また神経梅毒を患った場合には、ベンジルペニシリンカリウムを点滴静注で10~14日間、もしくはセフトリアキソン(1日:1g)を点滴静注で14日間治療していきます。

ペニシリンアレルギーがある方の場合には、塩酸ミノサイクリンやドキシサイクリンを使用することになります。


治療が遅れると症状もどんどん悪化していくので、梅毒に感染した疑いがある場合はできるだけ早期に病院で検査を受けて治療を受けることをお勧めします。






予防方法


梅毒に感染しないためには、梅毒感染者との性行為を避けることが一番です。

コンドームの使用も予防には効果がありますが、完全に防ぎきれるものではないことを覚えておいて下さい。

また、あなた自身が梅毒に感染した恐れがある場合は、さらに感染者を増やさないように完治するまで性行為を控えるようにしてください。

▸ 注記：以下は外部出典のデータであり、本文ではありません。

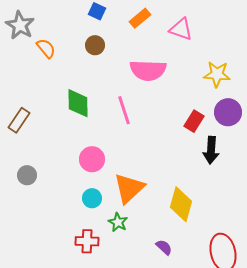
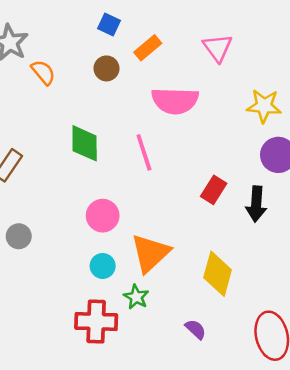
orange rectangle: (140, 18) -> (148, 48), moved
pink triangle: (181, 29) -> (218, 48), turned 35
red rectangle: (194, 121) -> (214, 190), moved
red cross: (87, 241) -> (96, 321), size x1.4

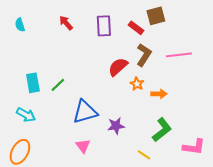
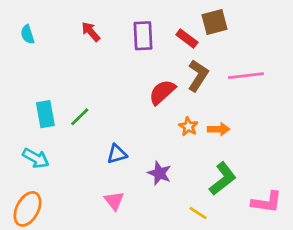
orange star: (137, 84) -> (188, 126), moved
blue triangle: (85, 112) -> (117, 154), size x0.6
purple star: (116, 126) -> (159, 173), turned 30

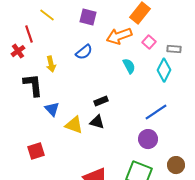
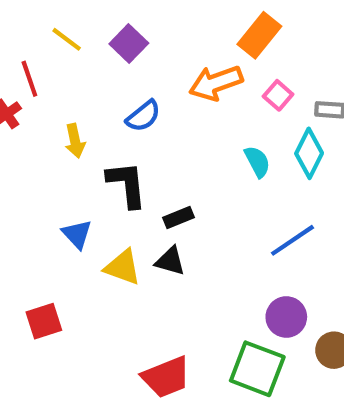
purple square: (88, 17) -> (129, 44), moved, turned 30
cyan semicircle: (129, 66) -> (257, 162), moved
black L-shape: (33, 85) -> (127, 184), moved
purple circle: (148, 139) -> (286, 317), moved

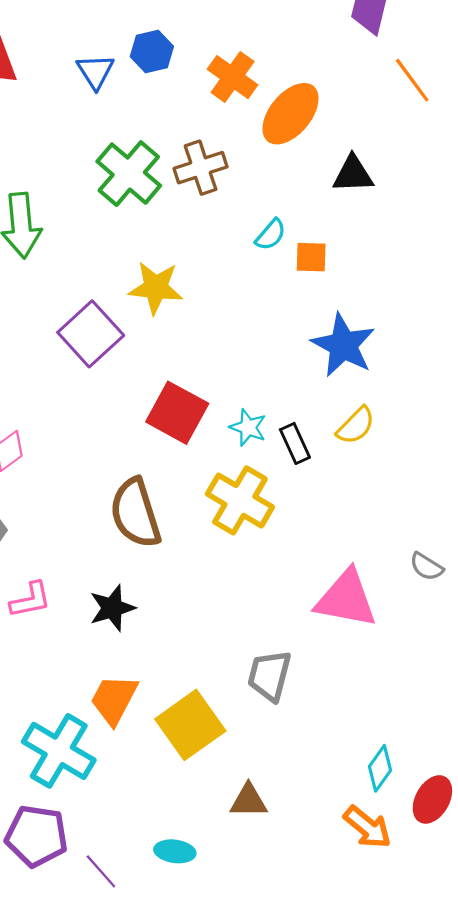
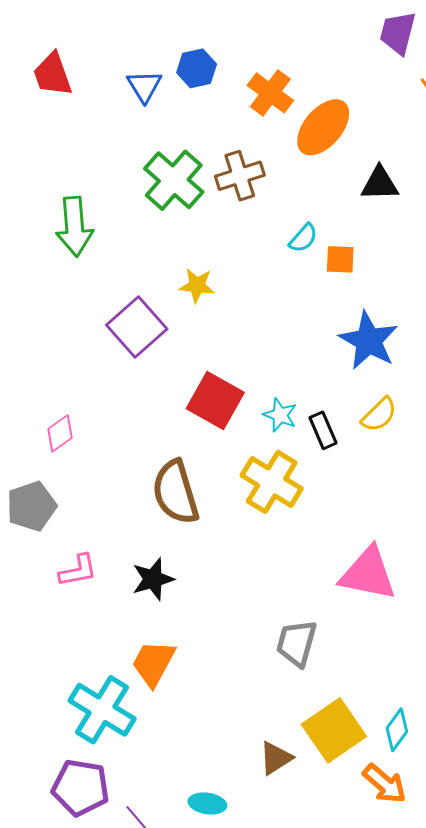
yellow star: (156, 288) -> (197, 285), size x0.7
yellow square: (190, 725) -> (334, 730), moved
brown triangle: (248, 801) -> (276, 758), turned -33

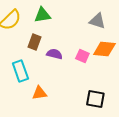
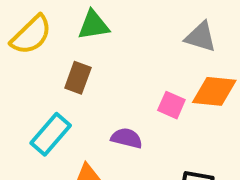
purple semicircle: (54, 54) -> (127, 138), moved
cyan rectangle: (20, 71) -> (51, 134), turned 60

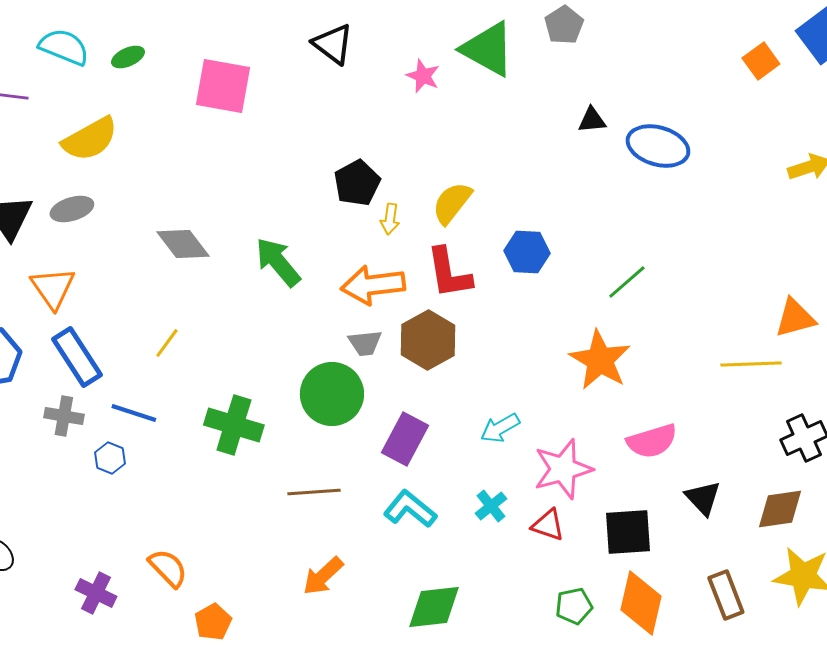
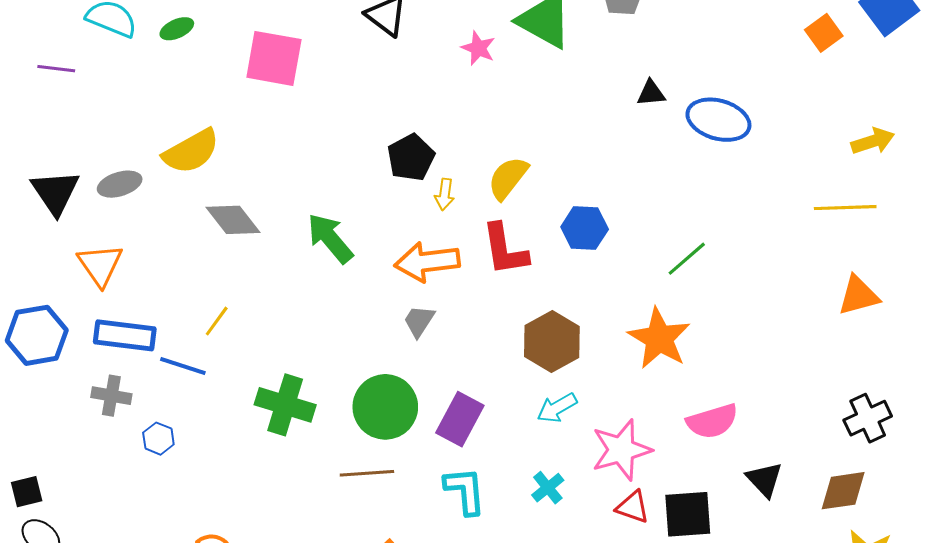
yellow semicircle: (90, 139) -> (191, 151), moved
brown hexagon: (428, 340) -> (552, 341), moved
gray trapezoid: (365, 343) -> (419, 321), turned 129
blue rectangle: (77, 357) -> (125, 335), turned -50
yellow line: (751, 364) -> (845, 208), moved
green circle: (332, 394) -> (385, 407), moved
blue line: (134, 413) -> (183, 366), moved
cyan L-shape: (410, 509) -> (465, 491), turned 46
red triangle: (548, 525) -> (633, 507), moved

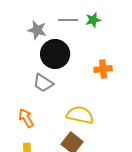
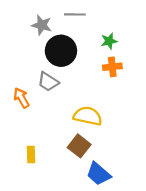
green star: (93, 20) -> (109, 41), moved
orange arrow: (26, 118) -> (21, 98), moved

性行為などによって身体に何かしらの異変を感じたらSTD(性感染症)に感染している恐れがあります。

性感染症は早期発見・早期治療が非常に大切です。そのまま放っておけば症状が進行していくだけでなく、完治するまでに時間もかかってしまいます。

できる限り早い時期に正しい方法で検査を行い、性感染症に感染しているかどうかを確認することをお薦めします。